Problem statement:
The required answer is the data below, restated word for word with images omitted.
════
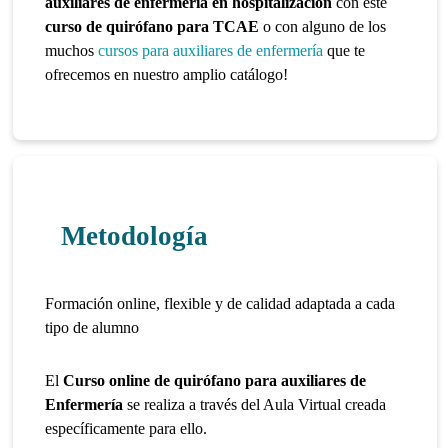
auxiliares de enfermería en hospitalización
con este
curso de quirófano para TCAE
o con alguno de los
muchos
cursos para auxiliares de enfermería
que te
ofrecemos en nuestro amplio catálogo!
Metodología
Formación online, flexible y de calidad adaptada a cada
tipo de alumno
El
Curso online de quirófano para auxiliares de
Enfermería
se realiza a través del Aula Virtual creada
específicamente para ello.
════
Exercise response:
auxiliares de enfermería en hospitalización
con este
curso de quirófano para TCAE
o con alguno de los
muchos
cursos para auxiliares de enfermería
que te
ofrecemos en nuestro amplio catálogo!
Metodología
Formación online, flexible y de calidad adaptada a cada
tipo de alumno
El
Curso online de quirófano para auxiliares de
Enfermería
se realiza a través del Aula Virtual creada
específicamente para ello.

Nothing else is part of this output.